**Activity:**
The output should match, line for line, the records from the line containing "رزرو آنلاین" through the line containing "Nous ne pourrions pas ré-homologuer cette", with every picture left out.

[Saved data entries]
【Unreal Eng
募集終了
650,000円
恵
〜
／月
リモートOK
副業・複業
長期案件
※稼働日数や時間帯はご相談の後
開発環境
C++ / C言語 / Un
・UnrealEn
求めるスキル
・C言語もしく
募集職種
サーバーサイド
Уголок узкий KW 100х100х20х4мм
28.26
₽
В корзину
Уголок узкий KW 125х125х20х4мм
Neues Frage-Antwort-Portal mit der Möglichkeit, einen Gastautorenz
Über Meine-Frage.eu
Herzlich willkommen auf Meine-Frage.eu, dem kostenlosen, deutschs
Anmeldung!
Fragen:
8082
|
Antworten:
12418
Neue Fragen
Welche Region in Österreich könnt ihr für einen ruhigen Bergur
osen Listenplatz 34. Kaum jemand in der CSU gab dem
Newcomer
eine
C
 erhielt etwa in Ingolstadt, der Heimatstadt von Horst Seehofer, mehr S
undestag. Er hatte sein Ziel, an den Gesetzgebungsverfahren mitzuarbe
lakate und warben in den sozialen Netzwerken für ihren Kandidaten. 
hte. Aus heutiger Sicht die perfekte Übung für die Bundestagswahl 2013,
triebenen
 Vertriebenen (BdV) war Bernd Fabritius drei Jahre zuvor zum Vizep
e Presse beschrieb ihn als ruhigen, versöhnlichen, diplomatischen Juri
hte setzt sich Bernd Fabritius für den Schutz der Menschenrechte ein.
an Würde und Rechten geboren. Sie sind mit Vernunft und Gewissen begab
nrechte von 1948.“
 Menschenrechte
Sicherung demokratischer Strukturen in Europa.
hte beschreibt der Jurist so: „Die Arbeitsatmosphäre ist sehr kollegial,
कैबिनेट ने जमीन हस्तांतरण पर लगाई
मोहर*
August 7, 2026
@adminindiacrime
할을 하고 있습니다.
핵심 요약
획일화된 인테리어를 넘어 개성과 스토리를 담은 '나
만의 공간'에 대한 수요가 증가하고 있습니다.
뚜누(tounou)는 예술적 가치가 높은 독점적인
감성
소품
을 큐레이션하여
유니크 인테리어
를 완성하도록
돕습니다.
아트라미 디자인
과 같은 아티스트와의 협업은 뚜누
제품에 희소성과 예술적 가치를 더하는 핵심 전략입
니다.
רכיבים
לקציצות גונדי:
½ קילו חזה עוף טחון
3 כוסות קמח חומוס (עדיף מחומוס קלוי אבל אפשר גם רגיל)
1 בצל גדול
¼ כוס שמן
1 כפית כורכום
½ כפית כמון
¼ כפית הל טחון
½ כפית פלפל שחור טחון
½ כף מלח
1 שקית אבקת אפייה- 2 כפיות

...

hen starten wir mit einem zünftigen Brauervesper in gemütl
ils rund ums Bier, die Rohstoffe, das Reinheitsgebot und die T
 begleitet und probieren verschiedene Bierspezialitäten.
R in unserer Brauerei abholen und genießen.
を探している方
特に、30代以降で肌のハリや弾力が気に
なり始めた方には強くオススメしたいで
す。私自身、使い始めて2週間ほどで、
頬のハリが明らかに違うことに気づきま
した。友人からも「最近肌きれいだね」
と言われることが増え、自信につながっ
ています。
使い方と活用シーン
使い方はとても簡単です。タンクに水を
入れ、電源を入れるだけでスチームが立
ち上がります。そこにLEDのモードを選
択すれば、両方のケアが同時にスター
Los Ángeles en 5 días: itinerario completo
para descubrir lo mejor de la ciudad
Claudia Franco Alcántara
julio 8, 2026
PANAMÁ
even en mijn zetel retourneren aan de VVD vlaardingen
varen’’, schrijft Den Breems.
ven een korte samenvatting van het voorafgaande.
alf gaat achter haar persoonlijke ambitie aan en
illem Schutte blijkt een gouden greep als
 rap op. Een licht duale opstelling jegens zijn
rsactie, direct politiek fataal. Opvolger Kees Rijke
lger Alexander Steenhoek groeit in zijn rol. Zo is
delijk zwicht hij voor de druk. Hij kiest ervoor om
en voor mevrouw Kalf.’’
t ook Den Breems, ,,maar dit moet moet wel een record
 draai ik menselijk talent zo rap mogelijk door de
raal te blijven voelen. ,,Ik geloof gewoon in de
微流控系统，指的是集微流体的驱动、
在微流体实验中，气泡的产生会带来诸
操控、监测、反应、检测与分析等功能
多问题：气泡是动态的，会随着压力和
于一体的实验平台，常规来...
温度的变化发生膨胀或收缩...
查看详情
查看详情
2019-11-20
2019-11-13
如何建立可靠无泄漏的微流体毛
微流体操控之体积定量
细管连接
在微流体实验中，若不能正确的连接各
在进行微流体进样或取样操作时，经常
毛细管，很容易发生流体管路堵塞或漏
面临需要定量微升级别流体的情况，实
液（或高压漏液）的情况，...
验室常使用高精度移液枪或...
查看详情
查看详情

--

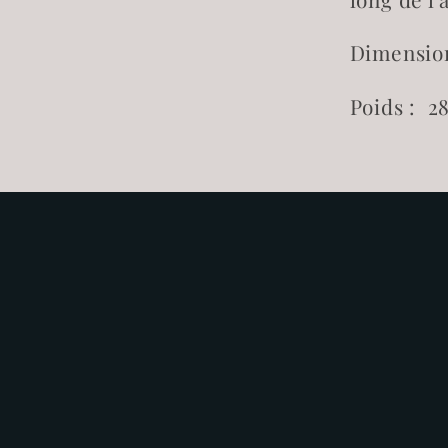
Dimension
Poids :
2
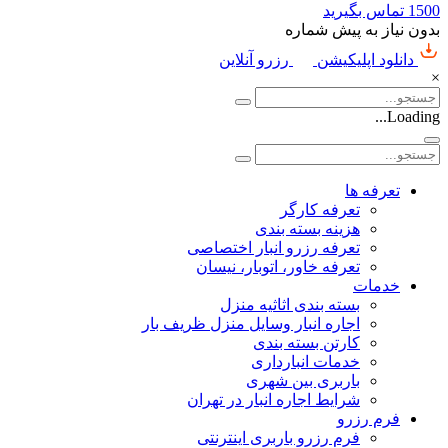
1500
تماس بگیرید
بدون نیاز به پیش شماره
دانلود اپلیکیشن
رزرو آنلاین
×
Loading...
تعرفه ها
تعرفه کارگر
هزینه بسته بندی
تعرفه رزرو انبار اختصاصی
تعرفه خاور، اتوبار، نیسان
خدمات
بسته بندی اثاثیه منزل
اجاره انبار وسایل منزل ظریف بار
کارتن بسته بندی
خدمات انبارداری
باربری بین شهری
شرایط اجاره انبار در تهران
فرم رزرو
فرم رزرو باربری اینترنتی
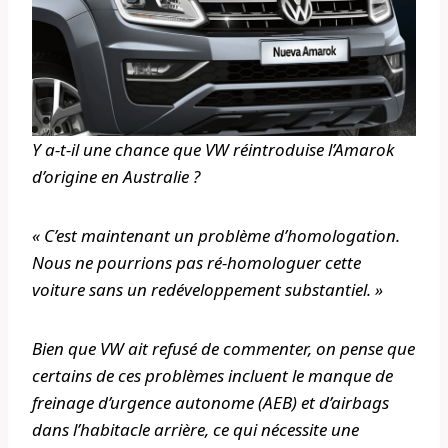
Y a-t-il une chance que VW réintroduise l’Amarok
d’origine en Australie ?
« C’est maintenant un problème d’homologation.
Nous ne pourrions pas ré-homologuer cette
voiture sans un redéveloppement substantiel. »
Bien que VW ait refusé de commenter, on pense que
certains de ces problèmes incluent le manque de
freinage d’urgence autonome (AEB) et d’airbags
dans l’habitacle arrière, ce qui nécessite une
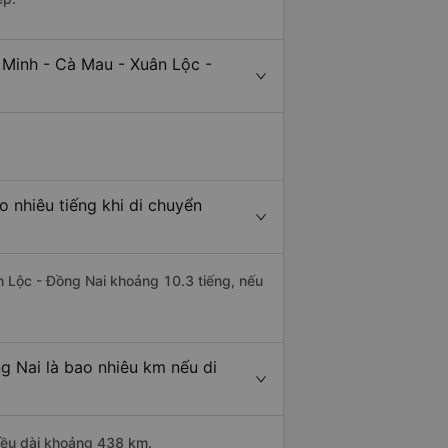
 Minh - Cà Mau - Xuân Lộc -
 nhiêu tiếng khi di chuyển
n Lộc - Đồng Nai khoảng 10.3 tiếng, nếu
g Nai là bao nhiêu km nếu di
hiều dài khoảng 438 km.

**Written solution:**
رزرو آنلاین
×
Loading...
تعرفه ها
تعرفه کارگر
هزینه بسته بندی
تعرفه رزرو انبار اختصاصی
تعرفه خاور، اتوبار، نیسان
خدمات
بسته بندی اثاثیه منزل
اجاره انبار وسایل منزل ظریف بار
کارتن بسته بندی
خدمات انبارداری
باربری بین شهری
شرایط اجاره انبار در تهران
فرم رزرو
فرم رزرو باربری اینترنتی
Y a-t-il une chance que VW réintroduise l’Amarok
d’origine en Australie ?
« C’est maintenant un problème d’homologation.
Nous ne pourrions pas ré-homologuer cette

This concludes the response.